== Exercise ==
Within the material below, transcribe exactly the lines from the one holding "Belgium’s mix of coastal winds, river" through the one holding "30 Fruits of Belgium", keeping both ends and skipping the rest.
──────────────────────────────
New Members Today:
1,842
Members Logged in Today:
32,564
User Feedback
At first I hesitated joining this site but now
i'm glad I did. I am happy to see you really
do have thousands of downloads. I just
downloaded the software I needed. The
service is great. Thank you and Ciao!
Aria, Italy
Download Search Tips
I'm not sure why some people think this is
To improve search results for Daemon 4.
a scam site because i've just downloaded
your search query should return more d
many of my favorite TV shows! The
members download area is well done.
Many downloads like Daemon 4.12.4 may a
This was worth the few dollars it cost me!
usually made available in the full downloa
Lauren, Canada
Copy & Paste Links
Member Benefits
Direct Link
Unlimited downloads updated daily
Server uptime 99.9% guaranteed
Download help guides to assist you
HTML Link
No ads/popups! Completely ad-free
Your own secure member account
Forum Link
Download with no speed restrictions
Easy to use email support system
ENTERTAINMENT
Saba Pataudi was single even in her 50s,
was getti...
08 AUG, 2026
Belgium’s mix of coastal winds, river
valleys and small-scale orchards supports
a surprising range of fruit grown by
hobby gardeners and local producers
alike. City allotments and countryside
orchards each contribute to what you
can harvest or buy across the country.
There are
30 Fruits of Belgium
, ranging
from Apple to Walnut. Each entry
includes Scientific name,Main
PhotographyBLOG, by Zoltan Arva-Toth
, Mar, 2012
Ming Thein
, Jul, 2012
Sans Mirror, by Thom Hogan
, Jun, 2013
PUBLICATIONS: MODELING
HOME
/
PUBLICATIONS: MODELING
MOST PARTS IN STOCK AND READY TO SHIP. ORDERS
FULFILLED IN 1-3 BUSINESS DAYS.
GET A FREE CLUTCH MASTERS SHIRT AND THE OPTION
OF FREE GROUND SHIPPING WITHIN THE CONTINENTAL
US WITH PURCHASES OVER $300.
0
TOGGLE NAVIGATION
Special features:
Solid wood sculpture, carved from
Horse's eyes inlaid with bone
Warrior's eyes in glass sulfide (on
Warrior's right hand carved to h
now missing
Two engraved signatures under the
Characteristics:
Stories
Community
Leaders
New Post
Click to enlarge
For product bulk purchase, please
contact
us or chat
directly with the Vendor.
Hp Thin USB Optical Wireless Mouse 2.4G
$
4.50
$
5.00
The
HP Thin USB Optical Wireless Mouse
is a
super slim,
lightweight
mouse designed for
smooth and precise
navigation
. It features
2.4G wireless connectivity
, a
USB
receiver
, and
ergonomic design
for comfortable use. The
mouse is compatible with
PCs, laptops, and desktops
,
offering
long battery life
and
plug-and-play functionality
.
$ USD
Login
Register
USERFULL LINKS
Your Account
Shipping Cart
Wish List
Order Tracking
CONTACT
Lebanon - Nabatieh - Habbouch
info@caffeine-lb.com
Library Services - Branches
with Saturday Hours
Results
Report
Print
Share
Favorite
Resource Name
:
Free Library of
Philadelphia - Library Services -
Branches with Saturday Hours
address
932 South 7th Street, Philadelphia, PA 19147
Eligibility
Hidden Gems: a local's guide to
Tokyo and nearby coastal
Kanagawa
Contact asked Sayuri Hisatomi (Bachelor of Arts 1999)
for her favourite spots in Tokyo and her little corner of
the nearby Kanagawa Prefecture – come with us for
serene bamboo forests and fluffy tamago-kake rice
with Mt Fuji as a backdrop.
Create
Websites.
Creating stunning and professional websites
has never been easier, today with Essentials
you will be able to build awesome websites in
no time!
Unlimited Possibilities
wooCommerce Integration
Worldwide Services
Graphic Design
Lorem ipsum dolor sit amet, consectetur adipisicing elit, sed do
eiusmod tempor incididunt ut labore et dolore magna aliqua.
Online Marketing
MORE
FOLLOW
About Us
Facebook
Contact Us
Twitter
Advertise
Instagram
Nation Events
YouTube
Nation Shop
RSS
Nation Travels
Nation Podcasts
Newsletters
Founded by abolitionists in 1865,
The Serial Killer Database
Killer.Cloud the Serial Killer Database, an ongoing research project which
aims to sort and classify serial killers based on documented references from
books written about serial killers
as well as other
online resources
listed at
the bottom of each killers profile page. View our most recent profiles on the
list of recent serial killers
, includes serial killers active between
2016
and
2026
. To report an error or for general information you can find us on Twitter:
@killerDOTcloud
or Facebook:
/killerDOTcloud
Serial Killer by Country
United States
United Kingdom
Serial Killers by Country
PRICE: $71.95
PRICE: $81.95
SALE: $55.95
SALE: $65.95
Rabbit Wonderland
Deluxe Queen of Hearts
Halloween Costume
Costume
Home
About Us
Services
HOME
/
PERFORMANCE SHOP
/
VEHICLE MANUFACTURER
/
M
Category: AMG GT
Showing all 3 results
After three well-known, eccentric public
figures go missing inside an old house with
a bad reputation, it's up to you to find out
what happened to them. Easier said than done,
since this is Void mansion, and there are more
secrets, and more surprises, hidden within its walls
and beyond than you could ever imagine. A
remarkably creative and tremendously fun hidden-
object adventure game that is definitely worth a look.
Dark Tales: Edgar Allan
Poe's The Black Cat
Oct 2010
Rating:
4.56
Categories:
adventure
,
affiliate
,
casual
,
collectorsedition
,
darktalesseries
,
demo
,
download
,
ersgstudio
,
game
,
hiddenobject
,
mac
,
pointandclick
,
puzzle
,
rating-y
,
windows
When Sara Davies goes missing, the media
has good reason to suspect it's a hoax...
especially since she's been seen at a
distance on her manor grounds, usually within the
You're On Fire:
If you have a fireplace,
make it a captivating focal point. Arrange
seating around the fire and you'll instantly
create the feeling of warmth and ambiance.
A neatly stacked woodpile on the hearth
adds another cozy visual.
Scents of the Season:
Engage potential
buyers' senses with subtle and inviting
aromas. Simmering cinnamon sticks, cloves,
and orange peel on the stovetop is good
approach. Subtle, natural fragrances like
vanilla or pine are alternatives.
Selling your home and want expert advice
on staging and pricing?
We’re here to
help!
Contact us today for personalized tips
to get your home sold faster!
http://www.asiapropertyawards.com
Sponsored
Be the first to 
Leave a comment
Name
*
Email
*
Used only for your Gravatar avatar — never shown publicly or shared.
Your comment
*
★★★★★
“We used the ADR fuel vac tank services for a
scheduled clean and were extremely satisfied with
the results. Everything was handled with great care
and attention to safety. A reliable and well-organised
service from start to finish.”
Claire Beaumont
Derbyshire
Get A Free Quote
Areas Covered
──────────────────────────────
== Reply to the exercise ==
Belgium’s mix of coastal winds, river
valleys and small-scale orchards supports
a surprising range of fruit grown by
hobby gardeners and local producers
alike. City allotments and countryside
orchards each contribute to what you
can harvest or buy across the country.
There are
30 Fruits of Belgium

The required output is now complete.